While reading an article about the famous painting, I started thinking.
In a BBC Radio broadcast that aired on June 14, food writer Stefan Gates traveled to Milan’s Santa Maria delle Grazie monastery, where the image is located, to take a look at the meal that the Leonardo painted for Jesus and his disciples.
Pinin Brambilla, who led the team of experts that cleaned and repainted “The Last Supper” over a period of 20 years, believes the dishes on the table are fish. (Fish was also an important symbol of Jesus in early Christian iconography.)
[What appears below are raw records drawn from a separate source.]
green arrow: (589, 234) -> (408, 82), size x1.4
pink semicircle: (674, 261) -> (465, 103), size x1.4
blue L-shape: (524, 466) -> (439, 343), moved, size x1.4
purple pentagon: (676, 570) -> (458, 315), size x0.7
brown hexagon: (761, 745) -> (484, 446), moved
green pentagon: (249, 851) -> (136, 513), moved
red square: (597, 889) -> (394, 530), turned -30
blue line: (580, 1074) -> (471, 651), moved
The late John Varriano, a former professor of art at Mount Holyoke College, had a slightly different theory — one that reveals more about the society that Leonardo lived in than it does about the meal actually served in the Bible. After examining the plates of food laid out on the table, Varriano claimed the meal included grilled eels garnished with a citrus fruit, most likely sliced lemons or oranges.
“I thought, how interesting and how contemporary this is,” Varriano said in the broadcast. “Because there’s absolutely no justification in the Bible for having eel at the Last Supper. Eel is not kosher after all, and this is supposed to be a Passover.”
I am not sure and personally really don’t care! Except that it got me thinking and wondering how much of our “Church” tradition might be colored by the customs of the modern day thinker. We tend to attribute modern day customs to many Biblical stories. We read Scripture with a 21 Century “Western” mentality.
We need to be careful to not impose our cultural values into the reading of the Scriptures. Ideas such as “God’s Blessing” means different things to a rich man than it does to a family living on the streets in total poverty. Each imposes their experiential circumstances to the interpretation of the Scripture. Each will tell you that the Blessing from God is a totally different thing.